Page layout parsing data

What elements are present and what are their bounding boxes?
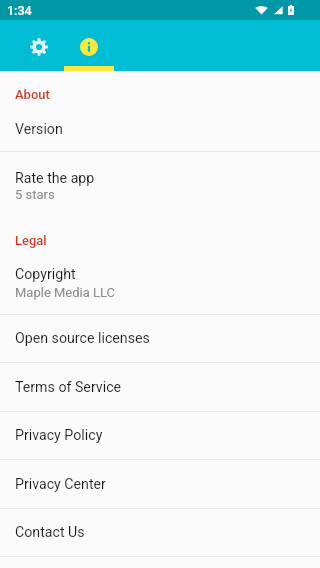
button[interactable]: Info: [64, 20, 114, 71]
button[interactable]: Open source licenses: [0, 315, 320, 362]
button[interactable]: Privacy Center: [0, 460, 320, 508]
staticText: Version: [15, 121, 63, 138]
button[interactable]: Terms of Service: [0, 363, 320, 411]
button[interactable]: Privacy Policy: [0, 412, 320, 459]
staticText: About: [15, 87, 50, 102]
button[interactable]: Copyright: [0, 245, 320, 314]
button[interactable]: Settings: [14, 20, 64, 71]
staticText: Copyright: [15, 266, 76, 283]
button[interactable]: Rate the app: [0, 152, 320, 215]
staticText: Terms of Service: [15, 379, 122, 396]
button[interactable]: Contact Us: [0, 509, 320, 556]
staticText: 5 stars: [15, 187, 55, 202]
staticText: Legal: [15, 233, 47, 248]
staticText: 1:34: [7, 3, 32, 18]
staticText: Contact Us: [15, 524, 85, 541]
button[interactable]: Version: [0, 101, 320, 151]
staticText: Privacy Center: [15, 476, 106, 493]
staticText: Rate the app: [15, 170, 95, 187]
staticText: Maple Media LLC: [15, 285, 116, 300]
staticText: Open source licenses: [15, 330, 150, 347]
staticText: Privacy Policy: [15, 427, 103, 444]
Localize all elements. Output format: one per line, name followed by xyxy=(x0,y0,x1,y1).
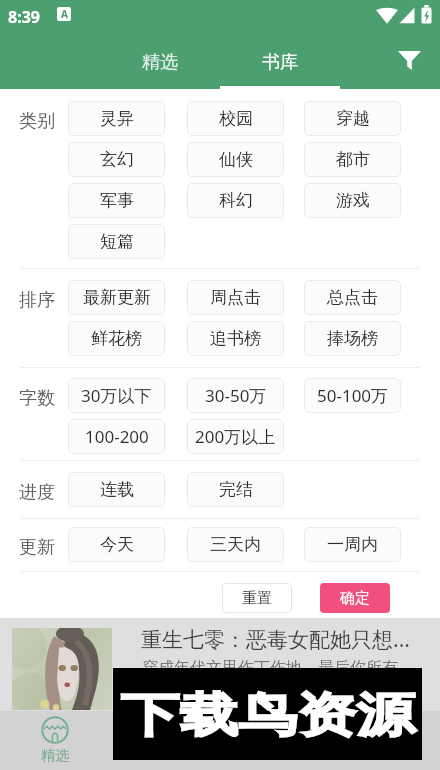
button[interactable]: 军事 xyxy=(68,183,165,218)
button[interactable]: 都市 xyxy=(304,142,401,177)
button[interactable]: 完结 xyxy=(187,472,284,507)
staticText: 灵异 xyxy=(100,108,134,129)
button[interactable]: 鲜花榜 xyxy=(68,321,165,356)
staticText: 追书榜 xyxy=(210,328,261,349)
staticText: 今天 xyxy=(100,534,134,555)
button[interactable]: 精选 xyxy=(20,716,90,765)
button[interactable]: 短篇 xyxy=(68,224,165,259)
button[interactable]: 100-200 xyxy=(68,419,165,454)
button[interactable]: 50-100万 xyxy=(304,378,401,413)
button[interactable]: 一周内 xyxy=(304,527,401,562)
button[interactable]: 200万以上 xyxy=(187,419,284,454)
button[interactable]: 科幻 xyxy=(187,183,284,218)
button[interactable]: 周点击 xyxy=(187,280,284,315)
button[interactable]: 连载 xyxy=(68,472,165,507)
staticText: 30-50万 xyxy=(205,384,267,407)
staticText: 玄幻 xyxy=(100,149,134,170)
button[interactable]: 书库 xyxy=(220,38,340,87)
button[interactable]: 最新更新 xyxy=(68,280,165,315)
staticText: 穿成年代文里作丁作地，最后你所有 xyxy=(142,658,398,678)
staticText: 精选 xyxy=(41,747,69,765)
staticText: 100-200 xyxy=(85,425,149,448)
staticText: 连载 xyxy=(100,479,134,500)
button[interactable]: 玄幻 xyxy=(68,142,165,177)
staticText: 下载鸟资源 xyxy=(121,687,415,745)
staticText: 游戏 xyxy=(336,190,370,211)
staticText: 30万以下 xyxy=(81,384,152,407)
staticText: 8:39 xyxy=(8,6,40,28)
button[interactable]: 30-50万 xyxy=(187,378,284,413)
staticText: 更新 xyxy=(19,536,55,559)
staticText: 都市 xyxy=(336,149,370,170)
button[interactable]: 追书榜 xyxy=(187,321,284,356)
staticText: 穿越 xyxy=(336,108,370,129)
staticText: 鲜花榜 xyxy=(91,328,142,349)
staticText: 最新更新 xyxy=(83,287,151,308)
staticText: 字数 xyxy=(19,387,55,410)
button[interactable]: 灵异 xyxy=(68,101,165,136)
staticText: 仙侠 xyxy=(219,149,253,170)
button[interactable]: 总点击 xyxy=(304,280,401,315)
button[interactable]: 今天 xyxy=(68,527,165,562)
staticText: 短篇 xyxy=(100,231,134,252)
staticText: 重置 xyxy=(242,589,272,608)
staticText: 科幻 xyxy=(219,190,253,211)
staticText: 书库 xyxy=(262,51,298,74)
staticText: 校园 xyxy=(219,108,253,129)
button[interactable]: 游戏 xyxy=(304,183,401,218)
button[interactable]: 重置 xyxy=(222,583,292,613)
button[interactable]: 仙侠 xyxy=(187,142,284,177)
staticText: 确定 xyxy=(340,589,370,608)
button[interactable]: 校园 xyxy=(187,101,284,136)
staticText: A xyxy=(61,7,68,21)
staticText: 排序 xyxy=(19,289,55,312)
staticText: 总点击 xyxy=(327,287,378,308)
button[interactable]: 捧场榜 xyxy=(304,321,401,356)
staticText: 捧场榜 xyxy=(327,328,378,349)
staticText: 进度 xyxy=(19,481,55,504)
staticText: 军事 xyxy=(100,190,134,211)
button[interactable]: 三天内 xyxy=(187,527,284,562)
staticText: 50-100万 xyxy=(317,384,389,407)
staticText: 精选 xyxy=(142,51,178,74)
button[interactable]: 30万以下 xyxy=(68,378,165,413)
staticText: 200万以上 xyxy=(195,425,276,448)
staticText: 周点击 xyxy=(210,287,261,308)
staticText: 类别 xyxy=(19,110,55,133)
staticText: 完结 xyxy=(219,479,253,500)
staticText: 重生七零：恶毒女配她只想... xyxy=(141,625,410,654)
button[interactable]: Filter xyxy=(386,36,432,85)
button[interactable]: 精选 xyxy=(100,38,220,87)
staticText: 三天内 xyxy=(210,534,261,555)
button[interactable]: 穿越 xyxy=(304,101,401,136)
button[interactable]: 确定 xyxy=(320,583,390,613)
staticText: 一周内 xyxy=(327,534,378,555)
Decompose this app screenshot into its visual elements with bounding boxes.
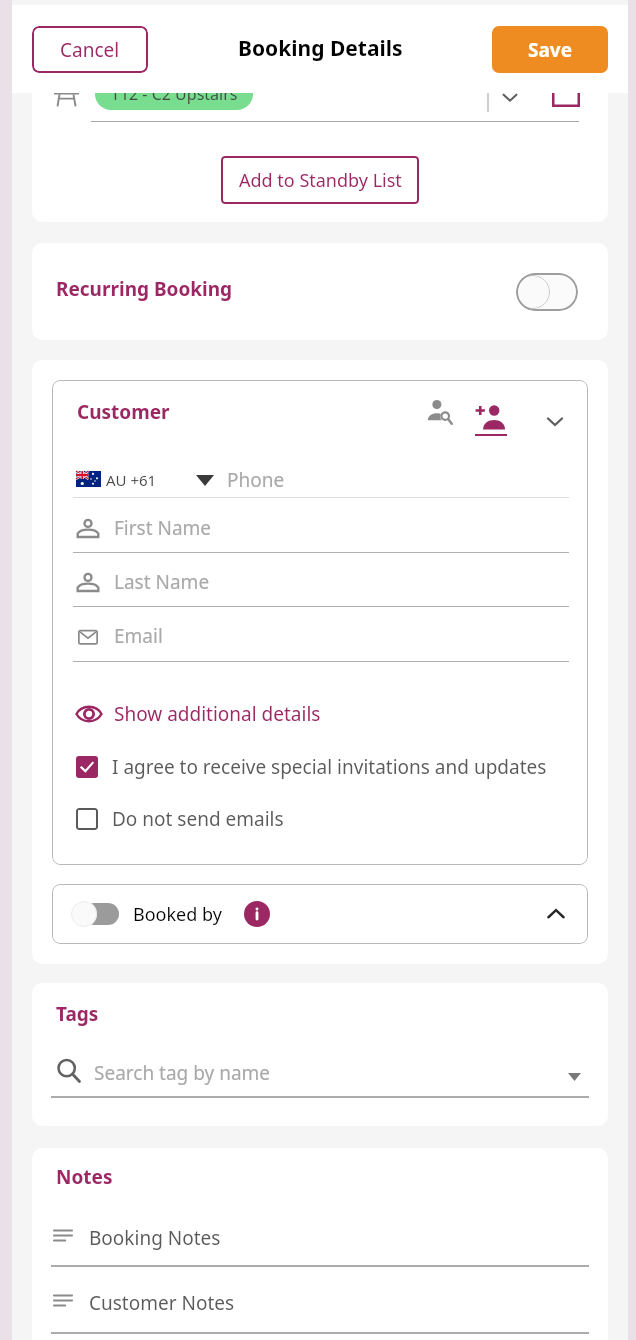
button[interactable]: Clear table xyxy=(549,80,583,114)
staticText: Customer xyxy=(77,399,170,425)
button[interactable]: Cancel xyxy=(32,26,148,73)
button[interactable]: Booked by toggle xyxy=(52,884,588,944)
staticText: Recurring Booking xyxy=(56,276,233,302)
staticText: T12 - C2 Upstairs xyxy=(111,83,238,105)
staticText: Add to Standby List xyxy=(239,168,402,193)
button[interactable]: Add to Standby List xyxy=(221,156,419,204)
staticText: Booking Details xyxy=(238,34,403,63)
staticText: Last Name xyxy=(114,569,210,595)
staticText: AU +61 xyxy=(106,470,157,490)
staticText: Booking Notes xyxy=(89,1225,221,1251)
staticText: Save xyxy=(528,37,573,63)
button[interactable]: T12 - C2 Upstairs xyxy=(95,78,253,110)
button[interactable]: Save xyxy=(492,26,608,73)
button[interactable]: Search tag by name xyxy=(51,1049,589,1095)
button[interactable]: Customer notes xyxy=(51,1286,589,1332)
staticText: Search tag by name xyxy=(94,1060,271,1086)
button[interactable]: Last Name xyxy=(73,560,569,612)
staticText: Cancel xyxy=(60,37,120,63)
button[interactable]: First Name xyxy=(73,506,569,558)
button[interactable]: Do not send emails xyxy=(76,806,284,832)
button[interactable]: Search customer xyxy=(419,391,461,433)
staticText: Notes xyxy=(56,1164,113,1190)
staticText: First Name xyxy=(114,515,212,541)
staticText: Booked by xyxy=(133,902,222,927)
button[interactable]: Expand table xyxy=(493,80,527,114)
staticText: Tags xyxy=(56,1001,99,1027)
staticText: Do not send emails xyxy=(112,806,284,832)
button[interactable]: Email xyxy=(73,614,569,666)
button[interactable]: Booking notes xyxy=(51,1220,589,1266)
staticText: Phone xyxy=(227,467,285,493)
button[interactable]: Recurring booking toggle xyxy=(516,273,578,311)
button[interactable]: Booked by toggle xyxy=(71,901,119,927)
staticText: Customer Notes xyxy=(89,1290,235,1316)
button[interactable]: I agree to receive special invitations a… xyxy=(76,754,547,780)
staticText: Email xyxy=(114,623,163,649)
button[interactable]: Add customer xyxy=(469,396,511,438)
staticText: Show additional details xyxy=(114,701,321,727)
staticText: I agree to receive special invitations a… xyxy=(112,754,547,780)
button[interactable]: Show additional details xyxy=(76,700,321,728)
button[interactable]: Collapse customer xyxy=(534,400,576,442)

**INSTRUCTIONS FOR THE TASK**
Wherever a line holds the word "source", copy that line out of the entries above.

**OUTPUT OF THE EXERCISE**
button[interactable]: Open source licenses: [0, 315, 320, 362]
staticText: Open source licenses: [15, 330, 150, 347]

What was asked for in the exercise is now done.